В конце лета он показал мне последнее сообщение от Маши: «Верни сценарий, или прокляну твоего сына».
Машинное время подсовывает свои метафоры. Мы хотим видеть человеческую память как виртуальную картотеку, где каждое событие хранится в отдельной папке. Но у нашей памяти нет каталога. Нет файлов. Если что и напоминает машинный интеллект, то только поиск по ключевым словам. Потому что поиск по ключевым словам воспроизводит действующий принцип работы памяти. Если бы мы захотели изобразить архивариуса памяти в виде условного персонажа, таковым стал бы не дотошный клерк, листающий аккуратный гроссбух, а сумасшедший учёный, роющийся в груде хлама, сильно напоминающей обычную помойку, со словами: «Где-то я видел такую же зелёную бутылочку».

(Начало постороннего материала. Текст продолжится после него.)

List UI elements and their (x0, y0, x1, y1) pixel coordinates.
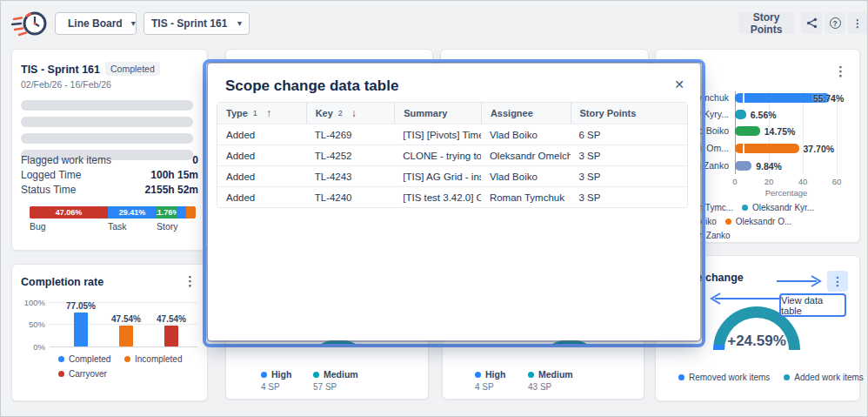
workload-bar-value: 6.56% (751, 110, 777, 120)
legend-item[interactable]: High4 SP (261, 369, 291, 392)
x-tick: 60 (824, 177, 850, 186)
app-logo (11, 6, 50, 43)
column-header-key[interactable]: Key2↓ (306, 103, 395, 124)
column-label: Key (316, 108, 333, 118)
gridline (803, 91, 804, 174)
work-type-segment: 47.06% (30, 206, 108, 219)
column-label: Story Points (580, 108, 637, 118)
legend-dot (725, 219, 731, 225)
table-cell: [TIS] AG Grid - install lic... (394, 166, 481, 186)
legend-item[interactable]: Oleksandr O... (725, 217, 791, 226)
stat-value: 2155h 52m (145, 184, 198, 196)
legend-item[interactable]: Medium57 SP (313, 369, 358, 392)
column-header-story-points[interactable]: Story Points (571, 103, 687, 124)
completion-rate-panel: Completion rate ⋮ 100% 50% 0% 77.05%47.5… (11, 264, 208, 401)
legend-dot (784, 374, 790, 380)
sprint-title: TIS - Sprint 161Completed (21, 62, 160, 76)
header-menu-button[interactable]: ⋮ (848, 12, 867, 34)
share-icon (806, 17, 818, 29)
sort-asc-icon: ↑ (266, 107, 271, 119)
completion-bar (119, 326, 133, 346)
table-cell: Roman Tymchuk (481, 187, 571, 207)
gridline (837, 91, 838, 174)
modal-title: Scope change data table (225, 77, 398, 95)
sprint-select-label: TIS - Sprint 161 (151, 17, 227, 30)
x-axis-label: Percentage (751, 188, 821, 198)
table-cell: Added (217, 166, 306, 186)
legend-item[interactable]: Oleksandr Kyr... (742, 203, 814, 212)
table-body: AddedTL-4269[TIS] [Pivots] Time in st...… (217, 124, 687, 207)
share-button[interactable] (801, 12, 822, 34)
legend-label: Medium (538, 369, 573, 380)
work-type-segment (186, 206, 196, 219)
y-tick: 50% (19, 319, 45, 329)
sprint-summary-panel: TIS - Sprint 161Completed 02/Feb/26 - 16… (11, 49, 208, 251)
legend-item[interactable]: Carryover (58, 369, 116, 379)
legend-label: Added work items (794, 373, 863, 382)
column-header-type[interactable]: Type1↑ (217, 103, 306, 124)
workload-bar (735, 144, 799, 153)
kebab-icon: ⋮ (852, 17, 863, 30)
legend-value: 4 SP (261, 382, 291, 392)
annotation-arrow-right-icon (775, 274, 825, 288)
table-row: AddedTL-4252CLONE - trying to creat...Ol… (217, 145, 687, 165)
help-button[interactable]: ? (825, 12, 845, 34)
work-type-segment: 29.41% (108, 206, 157, 219)
legend-item[interactable]: Added work items (784, 373, 863, 382)
table-header-row: Type1↑Key2↓SummaryAssigneeStory Points (217, 103, 687, 124)
scope-change-modal: Scope change data table ✕ Type1↑Key2↓Sum… (208, 64, 700, 340)
x-tick: 0 (722, 177, 748, 186)
sprint-select[interactable]: TIS - Sprint 161 ▾ (144, 12, 250, 35)
stat-label: Flagged work items (21, 154, 111, 166)
stopwatch-logo-icon (11, 6, 50, 43)
work-type-label: Bug (30, 221, 46, 232)
close-icon[interactable]: ✕ (674, 77, 684, 91)
work-type-segment: 11.76% (157, 206, 176, 219)
scope-menu-button-highlighted[interactable]: ⋮ (827, 271, 848, 292)
legend-item[interactable]: High4 SP (475, 369, 505, 392)
table-cell: TL-4240 (306, 187, 395, 207)
completion-menu-button[interactable]: ⋮ (184, 275, 197, 287)
legend-label: Medium (324, 369, 358, 380)
table-cell: TL-4252 (306, 145, 395, 165)
workload-bar (735, 126, 760, 136)
chevron-down-icon: ▾ (229, 19, 242, 28)
legend-item[interactable]: Completed (58, 354, 116, 364)
legend-row: Medium (313, 369, 358, 380)
hidden-donut-arc (538, 340, 601, 347)
legend-value: 4 SP (475, 382, 505, 392)
workload-menu-button[interactable]: ⋮ (834, 65, 847, 77)
stat-label: Status Time (21, 184, 76, 196)
view-data-table-tooltip[interactable]: View data table (779, 293, 846, 317)
gauge-value: +24.59% (713, 333, 800, 350)
completion-bar (164, 326, 178, 346)
column-label: Type (226, 108, 248, 118)
table-cell: Added (217, 145, 306, 165)
completion-bar-value: 47.54% (103, 314, 150, 324)
column-header-summary[interactable]: Summary (394, 103, 481, 124)
table-cell: 3 SP (571, 145, 687, 165)
legend-row: Medium (528, 369, 573, 380)
x-tick: 20 (756, 177, 782, 186)
legend-item[interactable]: Medium43 SP (528, 369, 573, 392)
story-points-button[interactable]: Story Points (738, 12, 794, 34)
dashboard-page: Line Board ▾ TIS - Sprint 161 ▾ Story Po… (0, 0, 868, 417)
legend-dot (678, 374, 684, 380)
column-header-assignee[interactable]: Assignee (481, 103, 571, 124)
legend-label: Completed (69, 354, 110, 364)
table-cell: Oleksandr Omelchenko (481, 145, 571, 165)
table-cell: Vlad Boiko (481, 166, 571, 186)
legend-item[interactable]: Removed work items (678, 373, 770, 382)
legend-dot (261, 372, 267, 378)
board-select[interactable]: Line Board ▾ (55, 12, 137, 35)
work-type-label: Task (108, 221, 127, 232)
workload-bar-value: 55.74% (813, 93, 845, 104)
scope-change-table: Type1↑Key2↓SummaryAssigneeStory Points A… (217, 102, 688, 208)
legend-item[interactable]: Incompleted (124, 354, 182, 364)
workload-bar (735, 110, 746, 119)
stat-row: Flagged work items0 (21, 154, 198, 166)
legend-label: High (485, 369, 505, 380)
table-cell: 3 SP (571, 166, 687, 186)
table-row: AddedTL-4243[TIS] AG Grid - install lic.… (217, 165, 687, 186)
legend-label: Oleksandr O... (736, 217, 791, 226)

Человеческая память имеет не цифровую, а аналоговую природу. В этом смысле каждое новое воспоминание не создаёт нового файла, а записывается на предыдущее, подобно тому как новую магнитофонную запись можно сделать поверх старой на ту же самую магнитную ленту.
В 2003 году Борис Гребенщиков (впредь и далее — БГ) поёт: случилось так, что наша совесть и честь была записана у нас на кассетах; кто-то принёс новой музыки, и нам больше нечего было стирать. Ко времени создания этой песни вряд ли кто-то, включая самого БГ, обновлял фонотеку на магнитофонных лентах. Кассеты ушли в прошлое, уступив место цифровым компакт-дискам. Однако БГ пользуется образом записи на магнитную ленту, чтобы сообщить слушателю: новое послание не образует для себя нового смыслового пространства, а пишется поверх старых смыслов, стирая и заменяя последние.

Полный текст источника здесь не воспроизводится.